I have searched this site and google on how to timeout a bash command if it takes to long to run and have tried multiple different approaches and cant seem to get any to work.

Specifically, I need to time out 'ls | wc -l' if it takes longer than 10 seconds to run; however, I will be running the 'ls | wc -l' on multiple directories and don't want to wait 10 seconds for each one if it only takes a second to finish.

I have tried to following which only seems to kind of work, but I still have to wait to full 10 seconds when 'ls | wc -l' finishes before the 10-second sleep.

ls /file/path/to/count/ | wc -l &
pidsave=$!
sleep 1
if [ -e /proc/$pidsave ]; then
kill $pidsave; echo $?
echo 'ls command was timed out'
else
echo 'ls command completed'
fi

Answer 1

You can use the timeout command:

if timeout 10 ls /file/path/to/count/ | wc -l; then
    echo "Successful!!"
else
    echo "Timed Out!!"
fi

Check man timeout .

Answer 2

The previously posted answer also did not work for me. The problem there is that if tests the result of wc -l , not the actual timeout .

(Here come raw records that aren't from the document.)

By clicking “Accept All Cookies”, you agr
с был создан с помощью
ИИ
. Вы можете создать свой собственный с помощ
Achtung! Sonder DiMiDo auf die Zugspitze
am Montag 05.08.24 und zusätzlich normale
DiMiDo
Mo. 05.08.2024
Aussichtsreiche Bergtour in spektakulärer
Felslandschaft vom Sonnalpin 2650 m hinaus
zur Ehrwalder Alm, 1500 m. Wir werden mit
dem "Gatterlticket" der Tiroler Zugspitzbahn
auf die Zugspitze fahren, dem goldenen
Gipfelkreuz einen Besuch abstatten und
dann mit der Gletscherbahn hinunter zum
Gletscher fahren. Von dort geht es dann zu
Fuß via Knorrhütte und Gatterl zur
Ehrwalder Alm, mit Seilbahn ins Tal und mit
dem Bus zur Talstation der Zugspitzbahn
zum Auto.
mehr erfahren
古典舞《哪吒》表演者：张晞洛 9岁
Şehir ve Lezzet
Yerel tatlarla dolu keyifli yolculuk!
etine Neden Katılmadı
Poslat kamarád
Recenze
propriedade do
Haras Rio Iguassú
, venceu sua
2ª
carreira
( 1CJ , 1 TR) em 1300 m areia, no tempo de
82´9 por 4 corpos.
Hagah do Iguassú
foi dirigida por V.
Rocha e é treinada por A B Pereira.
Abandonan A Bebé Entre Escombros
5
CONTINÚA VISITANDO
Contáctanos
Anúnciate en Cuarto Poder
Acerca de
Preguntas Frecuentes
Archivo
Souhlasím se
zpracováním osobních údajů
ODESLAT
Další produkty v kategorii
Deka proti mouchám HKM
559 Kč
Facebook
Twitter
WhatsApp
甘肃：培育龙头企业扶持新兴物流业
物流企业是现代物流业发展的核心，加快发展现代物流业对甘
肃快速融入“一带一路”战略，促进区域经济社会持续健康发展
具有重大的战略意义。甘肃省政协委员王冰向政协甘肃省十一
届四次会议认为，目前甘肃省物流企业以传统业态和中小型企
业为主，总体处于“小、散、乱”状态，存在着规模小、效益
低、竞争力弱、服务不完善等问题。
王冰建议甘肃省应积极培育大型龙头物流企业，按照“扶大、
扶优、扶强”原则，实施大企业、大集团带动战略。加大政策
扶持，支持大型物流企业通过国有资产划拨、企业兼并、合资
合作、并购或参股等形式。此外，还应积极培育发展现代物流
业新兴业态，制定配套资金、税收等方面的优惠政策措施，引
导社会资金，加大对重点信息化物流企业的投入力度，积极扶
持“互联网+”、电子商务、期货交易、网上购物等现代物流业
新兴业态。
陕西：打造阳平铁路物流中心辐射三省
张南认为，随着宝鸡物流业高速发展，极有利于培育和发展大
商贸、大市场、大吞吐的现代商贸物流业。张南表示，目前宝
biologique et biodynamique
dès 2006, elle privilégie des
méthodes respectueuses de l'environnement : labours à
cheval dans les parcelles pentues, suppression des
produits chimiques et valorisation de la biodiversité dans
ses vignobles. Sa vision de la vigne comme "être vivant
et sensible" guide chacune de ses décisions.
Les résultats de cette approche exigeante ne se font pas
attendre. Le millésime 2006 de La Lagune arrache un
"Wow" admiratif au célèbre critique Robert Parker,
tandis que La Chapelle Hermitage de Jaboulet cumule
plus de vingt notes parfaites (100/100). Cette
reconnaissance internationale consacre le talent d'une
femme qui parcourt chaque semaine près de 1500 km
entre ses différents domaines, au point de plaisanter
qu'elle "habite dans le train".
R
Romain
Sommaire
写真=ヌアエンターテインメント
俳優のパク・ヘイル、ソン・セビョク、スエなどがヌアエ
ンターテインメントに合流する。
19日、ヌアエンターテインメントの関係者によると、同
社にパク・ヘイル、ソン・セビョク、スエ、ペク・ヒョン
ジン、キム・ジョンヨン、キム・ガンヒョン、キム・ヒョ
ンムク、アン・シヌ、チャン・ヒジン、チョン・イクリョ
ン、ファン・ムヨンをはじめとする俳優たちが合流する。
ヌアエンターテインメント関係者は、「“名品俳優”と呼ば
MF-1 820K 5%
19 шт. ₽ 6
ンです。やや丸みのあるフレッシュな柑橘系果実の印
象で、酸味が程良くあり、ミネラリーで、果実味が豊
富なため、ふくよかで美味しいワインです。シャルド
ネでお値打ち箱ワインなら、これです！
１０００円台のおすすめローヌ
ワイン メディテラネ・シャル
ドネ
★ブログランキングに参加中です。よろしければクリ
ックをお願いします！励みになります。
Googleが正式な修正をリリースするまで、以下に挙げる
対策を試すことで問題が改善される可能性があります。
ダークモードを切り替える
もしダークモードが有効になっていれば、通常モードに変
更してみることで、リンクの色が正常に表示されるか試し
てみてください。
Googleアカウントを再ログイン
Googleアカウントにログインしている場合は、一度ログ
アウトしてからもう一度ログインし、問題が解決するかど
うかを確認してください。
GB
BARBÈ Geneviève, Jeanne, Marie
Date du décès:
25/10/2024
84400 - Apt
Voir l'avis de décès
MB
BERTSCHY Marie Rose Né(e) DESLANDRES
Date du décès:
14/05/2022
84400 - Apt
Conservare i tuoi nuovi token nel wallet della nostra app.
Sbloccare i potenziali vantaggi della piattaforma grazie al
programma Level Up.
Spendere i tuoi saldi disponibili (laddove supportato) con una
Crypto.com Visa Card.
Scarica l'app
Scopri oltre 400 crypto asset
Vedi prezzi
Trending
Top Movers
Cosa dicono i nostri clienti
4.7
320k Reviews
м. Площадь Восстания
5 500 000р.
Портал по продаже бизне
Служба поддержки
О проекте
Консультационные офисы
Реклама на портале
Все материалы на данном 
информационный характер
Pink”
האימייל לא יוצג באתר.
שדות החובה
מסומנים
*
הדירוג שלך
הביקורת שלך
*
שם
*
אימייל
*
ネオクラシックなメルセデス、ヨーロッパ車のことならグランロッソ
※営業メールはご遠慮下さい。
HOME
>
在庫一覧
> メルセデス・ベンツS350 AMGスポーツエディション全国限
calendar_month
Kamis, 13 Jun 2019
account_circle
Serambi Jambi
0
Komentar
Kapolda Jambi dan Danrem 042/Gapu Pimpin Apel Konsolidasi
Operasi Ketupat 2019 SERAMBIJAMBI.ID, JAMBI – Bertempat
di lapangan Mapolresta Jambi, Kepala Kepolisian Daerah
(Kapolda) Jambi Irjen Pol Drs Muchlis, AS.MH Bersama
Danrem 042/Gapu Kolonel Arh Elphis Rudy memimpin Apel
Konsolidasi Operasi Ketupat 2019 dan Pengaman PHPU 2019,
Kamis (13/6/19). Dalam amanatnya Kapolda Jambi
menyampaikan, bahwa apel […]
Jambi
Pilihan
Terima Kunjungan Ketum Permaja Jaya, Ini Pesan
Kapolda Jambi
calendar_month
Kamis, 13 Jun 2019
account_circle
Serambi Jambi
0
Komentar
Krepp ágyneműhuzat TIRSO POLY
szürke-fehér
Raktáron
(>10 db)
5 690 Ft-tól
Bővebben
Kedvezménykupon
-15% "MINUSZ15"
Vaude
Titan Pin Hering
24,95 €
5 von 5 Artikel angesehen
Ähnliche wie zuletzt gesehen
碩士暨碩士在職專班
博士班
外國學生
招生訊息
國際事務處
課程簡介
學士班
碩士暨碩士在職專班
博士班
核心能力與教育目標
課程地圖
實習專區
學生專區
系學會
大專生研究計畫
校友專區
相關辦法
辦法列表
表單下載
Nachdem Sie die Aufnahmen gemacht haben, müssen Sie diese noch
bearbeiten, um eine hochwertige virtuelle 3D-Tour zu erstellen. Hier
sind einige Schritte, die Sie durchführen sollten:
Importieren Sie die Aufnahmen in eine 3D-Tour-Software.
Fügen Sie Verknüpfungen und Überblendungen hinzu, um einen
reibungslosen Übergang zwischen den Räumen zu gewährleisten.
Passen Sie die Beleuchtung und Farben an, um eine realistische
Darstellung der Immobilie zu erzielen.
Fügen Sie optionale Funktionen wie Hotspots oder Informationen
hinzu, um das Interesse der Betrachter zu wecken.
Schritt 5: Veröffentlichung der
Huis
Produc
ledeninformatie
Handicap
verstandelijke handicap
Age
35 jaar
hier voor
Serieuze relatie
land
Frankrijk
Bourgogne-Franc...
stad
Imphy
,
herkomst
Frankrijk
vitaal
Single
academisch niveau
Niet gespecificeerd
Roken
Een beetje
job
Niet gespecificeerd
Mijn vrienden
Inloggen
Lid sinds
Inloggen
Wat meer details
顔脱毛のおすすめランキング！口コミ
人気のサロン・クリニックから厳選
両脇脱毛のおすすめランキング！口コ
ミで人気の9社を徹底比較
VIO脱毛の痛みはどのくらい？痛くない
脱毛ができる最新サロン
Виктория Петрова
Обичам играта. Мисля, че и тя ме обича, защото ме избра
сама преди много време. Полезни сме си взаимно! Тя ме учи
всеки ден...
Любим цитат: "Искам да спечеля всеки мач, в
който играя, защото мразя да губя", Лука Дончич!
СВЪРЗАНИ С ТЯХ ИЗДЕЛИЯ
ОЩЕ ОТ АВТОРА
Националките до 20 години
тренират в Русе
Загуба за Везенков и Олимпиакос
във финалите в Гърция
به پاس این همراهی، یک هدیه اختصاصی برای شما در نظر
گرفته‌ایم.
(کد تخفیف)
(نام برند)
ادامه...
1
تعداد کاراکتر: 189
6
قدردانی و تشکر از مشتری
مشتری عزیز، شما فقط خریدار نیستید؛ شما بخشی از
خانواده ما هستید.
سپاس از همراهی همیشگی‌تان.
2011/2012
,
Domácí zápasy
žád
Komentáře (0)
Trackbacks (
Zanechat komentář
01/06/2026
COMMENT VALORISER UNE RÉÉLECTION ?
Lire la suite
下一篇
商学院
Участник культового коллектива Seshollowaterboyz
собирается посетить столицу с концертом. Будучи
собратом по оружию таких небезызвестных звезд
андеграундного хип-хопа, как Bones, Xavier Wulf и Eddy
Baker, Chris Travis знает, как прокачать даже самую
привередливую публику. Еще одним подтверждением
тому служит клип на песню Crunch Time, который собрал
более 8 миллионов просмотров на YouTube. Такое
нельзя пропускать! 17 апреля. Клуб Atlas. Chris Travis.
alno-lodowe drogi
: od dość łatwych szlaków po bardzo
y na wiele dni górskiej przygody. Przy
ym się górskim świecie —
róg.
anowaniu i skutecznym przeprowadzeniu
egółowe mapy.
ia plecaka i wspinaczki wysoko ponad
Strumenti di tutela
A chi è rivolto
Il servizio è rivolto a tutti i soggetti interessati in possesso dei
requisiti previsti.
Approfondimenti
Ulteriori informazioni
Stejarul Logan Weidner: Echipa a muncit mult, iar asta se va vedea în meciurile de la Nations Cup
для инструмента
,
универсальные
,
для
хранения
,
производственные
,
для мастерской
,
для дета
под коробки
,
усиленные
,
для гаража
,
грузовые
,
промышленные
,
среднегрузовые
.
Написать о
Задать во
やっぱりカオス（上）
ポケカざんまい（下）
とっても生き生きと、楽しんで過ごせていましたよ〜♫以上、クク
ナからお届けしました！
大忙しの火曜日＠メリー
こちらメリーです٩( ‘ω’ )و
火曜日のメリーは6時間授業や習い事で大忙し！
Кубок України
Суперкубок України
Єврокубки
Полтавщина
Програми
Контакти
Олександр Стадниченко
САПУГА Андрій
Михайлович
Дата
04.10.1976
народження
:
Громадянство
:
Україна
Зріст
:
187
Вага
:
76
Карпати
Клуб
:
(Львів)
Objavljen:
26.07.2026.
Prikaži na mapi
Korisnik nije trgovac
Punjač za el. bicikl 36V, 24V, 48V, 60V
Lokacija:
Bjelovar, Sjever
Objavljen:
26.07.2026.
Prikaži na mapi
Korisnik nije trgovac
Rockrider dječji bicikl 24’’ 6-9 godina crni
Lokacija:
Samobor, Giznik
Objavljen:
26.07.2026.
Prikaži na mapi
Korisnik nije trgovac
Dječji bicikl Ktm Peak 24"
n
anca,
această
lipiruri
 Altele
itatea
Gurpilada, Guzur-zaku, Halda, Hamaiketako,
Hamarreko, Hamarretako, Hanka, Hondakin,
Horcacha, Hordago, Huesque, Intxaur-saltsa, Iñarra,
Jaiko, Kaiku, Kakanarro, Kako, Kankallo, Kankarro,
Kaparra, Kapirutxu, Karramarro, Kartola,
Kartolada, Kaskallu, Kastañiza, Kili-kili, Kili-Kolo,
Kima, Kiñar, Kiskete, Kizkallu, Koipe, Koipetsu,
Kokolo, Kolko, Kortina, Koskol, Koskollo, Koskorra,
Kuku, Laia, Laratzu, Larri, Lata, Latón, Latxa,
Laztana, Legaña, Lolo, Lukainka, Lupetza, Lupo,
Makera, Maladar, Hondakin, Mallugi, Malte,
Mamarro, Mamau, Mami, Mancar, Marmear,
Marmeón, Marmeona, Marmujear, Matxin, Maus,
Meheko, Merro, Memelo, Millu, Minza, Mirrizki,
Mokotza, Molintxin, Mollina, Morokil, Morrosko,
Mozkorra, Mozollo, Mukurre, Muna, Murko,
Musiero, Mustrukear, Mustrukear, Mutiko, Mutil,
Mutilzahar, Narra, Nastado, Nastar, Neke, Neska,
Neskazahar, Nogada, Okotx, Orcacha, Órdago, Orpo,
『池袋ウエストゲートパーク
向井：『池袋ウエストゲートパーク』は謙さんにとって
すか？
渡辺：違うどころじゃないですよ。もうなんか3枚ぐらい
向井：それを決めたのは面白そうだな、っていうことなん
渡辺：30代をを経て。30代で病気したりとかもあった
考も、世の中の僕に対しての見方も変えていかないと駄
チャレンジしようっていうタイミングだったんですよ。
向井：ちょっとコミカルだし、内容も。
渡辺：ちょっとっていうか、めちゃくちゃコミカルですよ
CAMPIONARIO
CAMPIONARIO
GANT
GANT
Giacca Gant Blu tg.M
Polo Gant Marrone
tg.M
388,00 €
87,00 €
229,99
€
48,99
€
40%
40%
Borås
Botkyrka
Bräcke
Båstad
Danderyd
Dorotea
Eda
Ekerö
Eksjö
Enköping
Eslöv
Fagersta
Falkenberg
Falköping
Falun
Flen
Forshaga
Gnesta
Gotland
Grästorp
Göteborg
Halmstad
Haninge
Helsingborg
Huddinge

To avoid this, you can either wrap the commands in a function, put the commands into an excutable file, or un-chain the commands and execute them separately, depending on what do you actually need to do with the output in your context.

Option 1 - function

The function has to be exported to subshells and then executed under a subshell.

#!/bin/bash
function my_ls {
    ls | wc -l
}

export -f my_ls
timeout 10 bash -c my_ls
if [ $? -eq 0 ]; then
    echo "cmd finished in time"
else
    echo "cmd did NOT finish in time"
fi

Option 2 - file

Put ls | wc -l ls | wc -l into some file (eg /tmp/ls.sh) and make it executable ( chmod +x /tmp/ls.sh ). Use that file as the parameter for timeout command:

#!/bin/bash
MY_FILE="/tmp/ls.sh"
echo "ls | wc -l" > $MY_FILE
chmod +x $MY_FILE

timeout 10 $MY_FILE
if [ $? -eq 0 ]; then
    echo "cmd finished in time"
else
    echo "cmd did NOT finish in time"
fi

Option 3 - un-chained

Assuming the ls is the command that is prone to taking a long time to finish in this example, run just that first. Possible output is stored in a variable (assuming the command does not time out) that you can use however you want later on:

#!/bin/bash
LIST="$(timeout 10 ls)"
if [ $? -eq 0 ]; then
    echo "cmd finished in time"
    echo $(wc -l <<< $LIST)
else
    echo "cmd did NOT finish in time"
fi

Answer 3

With the help of Jiri, Option 3 did the trick. Here is the exact code I am using in case anyone is interested. I wrap this in a for statement and provided a header of Count in a light blue, TIMED OUT!!! in Red, and the actual count in Green.

echo -e "\e[1;4;36mCount\e[0m" >> $LOGPATH
for c in $DIR1 $DIR2 $DIR3 $DIR4; do

LIST=$(timeout 2 ls $c &>/dev/null; echo $?)
if [ $LIST != 0 ]; then
    echo -e $c "\e[1;31mTIMED OUT!!! \e[0m" >> $LOGPATH
else
  echo -e $c "\e[1;32m$(ls $c |wc -l) \e[0m" >> $LOGPATH
fi

done